The objective of this project was to reconstruct the 3D scene geometry and reflectance of the ocean floor using active triangulation methods. This was accomplished using a high-speed line camera to image 3D points in the scene that were illuminated by a laser. A rotating mirror was used to angularly sweep the laser beam across the plane defined by the camera center and the linear sensor of the camera (i.e., the instantaneous view plane). At each image acquisition, the mirror angle was measured and the image point corresponding to the illuminated scene point determined. The 3D position of the scene point in the instantaneous view plane was then determined by triangulation. Images were acquired at a maximum rate of 9.1 kHz as the laser was swept across the field of view of the camera. The entire system translated in a direction orthogonal to the instantaneous view plane (a linear pushbroom model) to image different regions of the scene.
Videos of sample results:
K.D. Moore, J.S. Jaffe, and B.L. Ochoa, Development of a New Underwater Bathymetric Laser Imaging System: L-Bath, Journal of Atmospheric and Oceanic Technology, 17(8):1106-1117, August 2000.

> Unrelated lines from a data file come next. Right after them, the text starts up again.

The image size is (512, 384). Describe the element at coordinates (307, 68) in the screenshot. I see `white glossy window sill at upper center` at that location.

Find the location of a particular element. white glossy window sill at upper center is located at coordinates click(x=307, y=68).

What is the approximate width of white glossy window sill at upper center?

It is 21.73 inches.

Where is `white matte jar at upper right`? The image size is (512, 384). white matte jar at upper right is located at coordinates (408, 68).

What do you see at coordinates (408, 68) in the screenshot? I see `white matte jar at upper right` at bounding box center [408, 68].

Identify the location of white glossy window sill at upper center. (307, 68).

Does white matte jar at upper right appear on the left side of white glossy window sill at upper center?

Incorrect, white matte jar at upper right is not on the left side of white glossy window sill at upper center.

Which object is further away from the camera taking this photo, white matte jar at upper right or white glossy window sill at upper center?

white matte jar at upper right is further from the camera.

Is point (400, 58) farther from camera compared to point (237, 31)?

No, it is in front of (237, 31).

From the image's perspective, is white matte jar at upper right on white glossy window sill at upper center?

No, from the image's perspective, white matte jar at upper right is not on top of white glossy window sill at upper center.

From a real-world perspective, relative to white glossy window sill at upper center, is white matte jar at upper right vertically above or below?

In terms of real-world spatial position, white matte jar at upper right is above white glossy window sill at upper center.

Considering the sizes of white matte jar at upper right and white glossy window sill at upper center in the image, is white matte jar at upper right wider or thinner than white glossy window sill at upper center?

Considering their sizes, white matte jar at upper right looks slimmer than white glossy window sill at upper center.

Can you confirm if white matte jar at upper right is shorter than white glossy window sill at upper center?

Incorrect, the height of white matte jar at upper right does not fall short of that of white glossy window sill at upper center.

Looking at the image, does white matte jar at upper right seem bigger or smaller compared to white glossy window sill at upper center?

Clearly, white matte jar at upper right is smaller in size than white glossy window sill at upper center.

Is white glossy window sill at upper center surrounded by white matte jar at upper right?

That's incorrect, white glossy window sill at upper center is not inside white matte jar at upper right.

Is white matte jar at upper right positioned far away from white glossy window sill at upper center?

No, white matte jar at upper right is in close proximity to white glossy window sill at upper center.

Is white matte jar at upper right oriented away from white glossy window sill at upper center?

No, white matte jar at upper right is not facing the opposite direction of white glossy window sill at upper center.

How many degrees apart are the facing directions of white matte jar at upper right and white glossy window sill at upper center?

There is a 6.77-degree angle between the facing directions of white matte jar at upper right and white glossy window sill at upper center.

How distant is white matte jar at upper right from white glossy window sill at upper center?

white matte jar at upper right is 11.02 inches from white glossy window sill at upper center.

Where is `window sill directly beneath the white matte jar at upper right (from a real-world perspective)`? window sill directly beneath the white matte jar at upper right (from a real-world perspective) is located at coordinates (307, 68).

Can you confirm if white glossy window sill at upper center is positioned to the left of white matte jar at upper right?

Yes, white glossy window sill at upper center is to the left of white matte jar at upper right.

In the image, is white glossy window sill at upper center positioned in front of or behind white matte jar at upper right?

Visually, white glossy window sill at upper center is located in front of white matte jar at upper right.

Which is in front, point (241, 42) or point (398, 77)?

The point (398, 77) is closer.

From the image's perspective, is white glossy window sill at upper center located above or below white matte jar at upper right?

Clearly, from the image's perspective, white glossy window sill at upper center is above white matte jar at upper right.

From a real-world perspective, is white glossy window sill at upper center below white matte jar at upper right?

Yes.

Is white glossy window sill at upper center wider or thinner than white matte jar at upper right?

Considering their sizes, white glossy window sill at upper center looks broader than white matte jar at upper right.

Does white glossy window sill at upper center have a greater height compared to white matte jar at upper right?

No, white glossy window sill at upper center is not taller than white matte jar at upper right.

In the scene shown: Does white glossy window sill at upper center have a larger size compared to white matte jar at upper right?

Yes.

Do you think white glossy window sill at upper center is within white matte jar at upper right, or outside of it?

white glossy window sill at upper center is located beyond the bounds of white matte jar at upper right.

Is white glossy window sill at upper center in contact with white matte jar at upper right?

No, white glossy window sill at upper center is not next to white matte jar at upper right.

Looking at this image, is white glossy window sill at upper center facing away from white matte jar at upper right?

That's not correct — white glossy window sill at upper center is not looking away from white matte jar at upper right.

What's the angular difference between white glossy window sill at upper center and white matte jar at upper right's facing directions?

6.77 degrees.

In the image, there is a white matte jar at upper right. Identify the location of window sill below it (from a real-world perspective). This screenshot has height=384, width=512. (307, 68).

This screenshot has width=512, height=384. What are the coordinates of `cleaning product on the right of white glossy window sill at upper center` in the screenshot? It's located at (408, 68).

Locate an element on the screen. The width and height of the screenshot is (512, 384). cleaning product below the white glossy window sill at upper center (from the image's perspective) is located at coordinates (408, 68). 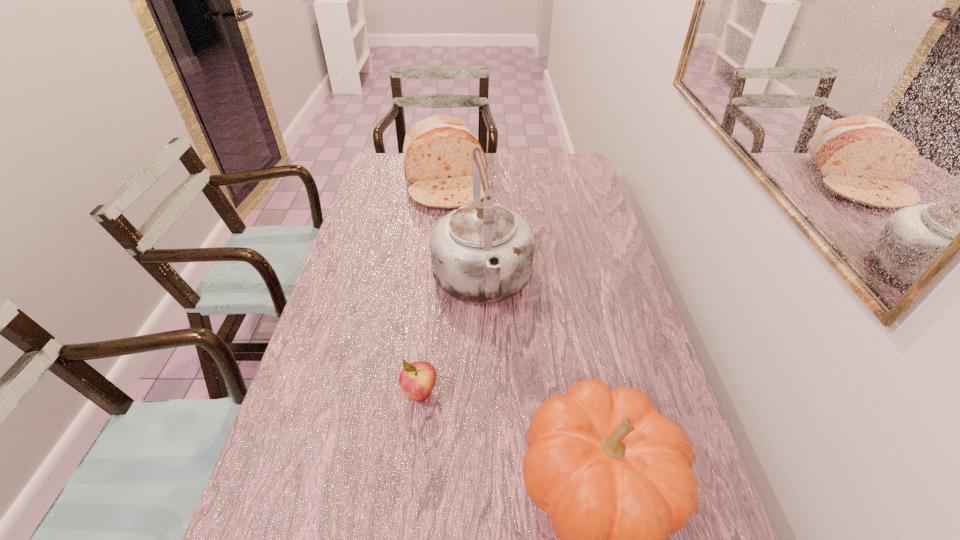 Locate an element on the screen. This screenshot has width=960, height=540. free spot on the desktop that is between the shortest object and the pumpkin and is positioned at the sliced end of the bread is located at coordinates (526, 448).

Image resolution: width=960 pixels, height=540 pixels. I want to click on free spot on the desktop that is between the shortest object and the pumpkin and is positioned at the spout of the tallest object, so click(x=514, y=442).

This project involved developing a real-time imaging and classification system for use with the Continuous Underway Fish Egg Sampler (CUFES). Rather than have a marine biologist count the fish eggs, the developed system performed this task. A high-speed line camera imaged a flow tube with collimated backlighting as sea water containing fish eggs and other similar sized objects flowed through the tube. The system sequentially estimated the background image and the variance of each pixel in the background image. Each image was segmented using the background model and features were extracted from the segmented objects. Prior to deployment, a classifier was trained using samples classified by a marine biologist. The resulting model was used during deployment to classify the objects.
J.R. Powell, S. Krotosky, B. Ochoa, D. Checkley, and P. Cosman, Detection and Identification of Sardine Eggs at Sea Using a Machine Vision System, MTS/IEEE OCEANS 2003.
Over the years I have developed a C/C++ library (documentation) for computer vision and photogrammetry. Contact me directly if you are interested in licensing this library.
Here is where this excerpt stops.